=== The problem ===
Produce a copy of every line in the records that holds the string "cjvrancea".
BEGIN
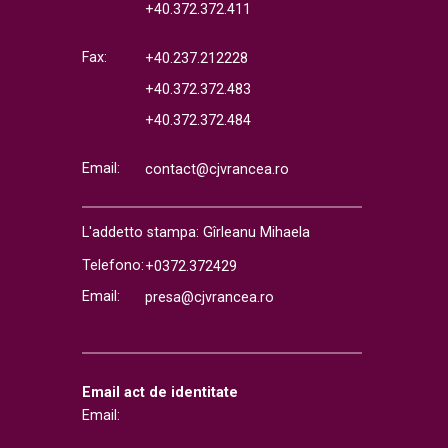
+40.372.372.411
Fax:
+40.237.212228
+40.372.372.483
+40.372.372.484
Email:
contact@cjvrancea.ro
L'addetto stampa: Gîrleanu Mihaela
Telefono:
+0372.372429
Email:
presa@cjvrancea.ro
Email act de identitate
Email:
END
BEGIN
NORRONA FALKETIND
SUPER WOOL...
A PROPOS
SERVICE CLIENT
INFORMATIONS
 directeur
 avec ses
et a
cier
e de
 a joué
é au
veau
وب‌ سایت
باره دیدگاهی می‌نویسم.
END
BEGIN
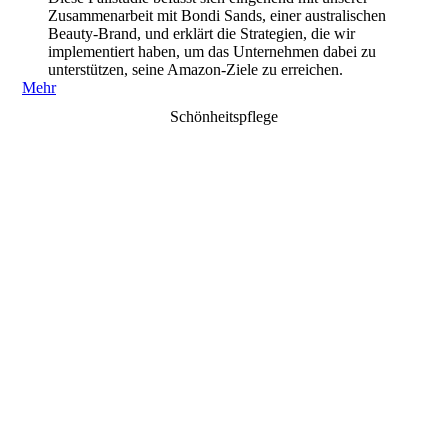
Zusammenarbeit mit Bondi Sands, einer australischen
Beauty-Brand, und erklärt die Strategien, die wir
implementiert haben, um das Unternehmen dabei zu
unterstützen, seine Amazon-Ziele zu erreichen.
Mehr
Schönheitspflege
END
=== Answer section ===
contact@cjvrancea.ro
presa@cjvrancea.ro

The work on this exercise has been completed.